Avoid the Documentation Nightmare



Under Sarbanes-Oxley not all corporate artifacts and actions need to be documented. IT managers and CITPs can use these tips to keep Sarbanes-Oxley documentation simple.

Specify accountability. Technically the CEO and CFO have ultimate responsibility for financial reports, but they will want to know who provided the information. Create a list of major functional areas related to Sarbanes-Oxley and identify who is accountable.

Be clear and concise. If the CEO has a question, he or she should be able to pick up your accountability list and call the responsible person directly. Break the list down by business unit, division or whatever segmentation makes sense in your organization. Keep it electronic and easy to update.

Define the business processes for managing financial information clearly. Only business processes that are critical and material to the production of financial statements and disclosures need to be documented.

Have documentation for each step showing

The person who performs or oversees the activity.
The systems involved in the activity.
The information required to complete the activity.
The information resulting from the activity.
The business rules that govern the activity.
When and how often the activity is performed.

Define all the computer systems that handle the data. It’s not sufficient to say you use an enterprise resource planning application to perform your financial analysis. Document the underlying database and the reporting tools, including the software version and patch levels. Also include detailed information about the operating environment, such as the version of Windows used and any add-ins.

Write a code of conduct. All employees should sign a code of conduct that encourages people to be honest, diligent and willing to follow the rules.

Conduct a risk assessment and develop mitigation measures. Risks vary from company to company. It’s essential to show that a good-faith effort was made to identify and evaluate areas of financial reporting where errors might occur. An IT team’s efforts combined with the development of internal controls to mitigate those risks will provide reassurance to auditors.
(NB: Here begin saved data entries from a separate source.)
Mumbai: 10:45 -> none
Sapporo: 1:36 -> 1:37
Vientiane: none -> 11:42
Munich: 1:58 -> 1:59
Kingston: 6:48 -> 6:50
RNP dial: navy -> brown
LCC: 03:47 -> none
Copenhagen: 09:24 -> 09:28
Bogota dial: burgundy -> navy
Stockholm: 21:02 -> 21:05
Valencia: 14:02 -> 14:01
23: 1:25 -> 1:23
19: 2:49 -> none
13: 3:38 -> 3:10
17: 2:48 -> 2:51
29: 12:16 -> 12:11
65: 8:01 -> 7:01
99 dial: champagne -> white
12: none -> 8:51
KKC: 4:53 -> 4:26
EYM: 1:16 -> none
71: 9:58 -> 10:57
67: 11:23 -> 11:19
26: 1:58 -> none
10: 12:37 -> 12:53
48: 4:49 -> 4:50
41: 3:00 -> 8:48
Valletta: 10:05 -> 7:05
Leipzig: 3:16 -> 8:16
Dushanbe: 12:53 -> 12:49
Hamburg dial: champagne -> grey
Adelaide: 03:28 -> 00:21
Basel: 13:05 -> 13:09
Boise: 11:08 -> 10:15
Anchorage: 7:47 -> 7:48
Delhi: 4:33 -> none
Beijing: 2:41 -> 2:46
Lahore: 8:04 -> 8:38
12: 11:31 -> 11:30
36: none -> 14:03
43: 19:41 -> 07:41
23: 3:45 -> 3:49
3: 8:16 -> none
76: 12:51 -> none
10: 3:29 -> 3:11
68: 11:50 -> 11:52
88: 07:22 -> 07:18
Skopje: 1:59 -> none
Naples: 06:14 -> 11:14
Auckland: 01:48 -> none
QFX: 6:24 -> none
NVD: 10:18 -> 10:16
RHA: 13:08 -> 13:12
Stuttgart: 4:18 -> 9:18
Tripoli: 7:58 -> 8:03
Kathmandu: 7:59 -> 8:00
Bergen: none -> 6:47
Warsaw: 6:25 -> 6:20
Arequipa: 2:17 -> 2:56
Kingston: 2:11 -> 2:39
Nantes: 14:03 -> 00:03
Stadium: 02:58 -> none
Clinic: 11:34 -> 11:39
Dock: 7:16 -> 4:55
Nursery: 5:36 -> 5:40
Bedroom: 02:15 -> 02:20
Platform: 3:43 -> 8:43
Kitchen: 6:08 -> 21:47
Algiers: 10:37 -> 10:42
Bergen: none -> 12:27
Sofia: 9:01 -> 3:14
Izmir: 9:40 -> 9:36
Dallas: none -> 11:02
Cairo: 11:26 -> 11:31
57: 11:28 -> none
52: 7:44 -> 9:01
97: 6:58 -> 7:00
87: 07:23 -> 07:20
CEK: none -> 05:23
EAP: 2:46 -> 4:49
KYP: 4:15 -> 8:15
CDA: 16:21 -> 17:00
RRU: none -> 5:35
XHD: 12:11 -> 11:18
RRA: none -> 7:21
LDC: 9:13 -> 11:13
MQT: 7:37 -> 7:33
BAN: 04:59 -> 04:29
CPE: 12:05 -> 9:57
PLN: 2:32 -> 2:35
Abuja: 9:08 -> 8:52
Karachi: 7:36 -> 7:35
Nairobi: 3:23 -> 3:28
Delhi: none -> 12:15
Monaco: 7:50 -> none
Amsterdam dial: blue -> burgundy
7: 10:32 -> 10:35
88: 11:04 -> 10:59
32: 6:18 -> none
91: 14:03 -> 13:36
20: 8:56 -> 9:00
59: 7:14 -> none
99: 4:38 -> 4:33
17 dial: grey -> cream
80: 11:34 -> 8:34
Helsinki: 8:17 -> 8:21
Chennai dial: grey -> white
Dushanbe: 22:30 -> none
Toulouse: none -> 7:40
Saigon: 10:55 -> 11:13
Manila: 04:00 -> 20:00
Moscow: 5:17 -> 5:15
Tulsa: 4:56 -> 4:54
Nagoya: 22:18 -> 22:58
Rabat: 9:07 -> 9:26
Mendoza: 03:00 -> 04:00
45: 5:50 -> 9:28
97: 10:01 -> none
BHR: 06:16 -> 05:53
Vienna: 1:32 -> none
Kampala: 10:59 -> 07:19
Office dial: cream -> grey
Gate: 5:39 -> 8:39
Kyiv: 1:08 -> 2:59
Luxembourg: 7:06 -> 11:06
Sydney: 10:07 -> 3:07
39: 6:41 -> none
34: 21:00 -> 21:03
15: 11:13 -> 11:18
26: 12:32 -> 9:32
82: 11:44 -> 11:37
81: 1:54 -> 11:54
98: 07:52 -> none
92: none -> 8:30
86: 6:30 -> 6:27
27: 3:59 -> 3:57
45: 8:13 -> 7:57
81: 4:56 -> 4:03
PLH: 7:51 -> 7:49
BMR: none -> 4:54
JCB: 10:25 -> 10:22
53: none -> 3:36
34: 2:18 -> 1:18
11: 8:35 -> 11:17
Here are a few examples of the risks companies might face with IT:

Major upgrades or replacements of financial reporting systems.
Major changes to manufacturing or inventory tracking systems.
Substantial increases or reductions in workforce.
Security breakdowns and system intrusions.
Significant amounts of human intervention in processing results.
System failures, particularly those requiring restoration of data.

Make sure the IT department documents these risks and others that are unique to your organization. Then document steps taken to mitigate each one and why you believe the final reported results won’t be affected.

Test your risk mitigation measures. Create a test plan that specifies what is being tested, how and by whom. Define the test cases by describing adverse scenarios followed by the steps to be taken in correcting them. Run through the scenarios and document the results to provide evidence of this testing to external auditors.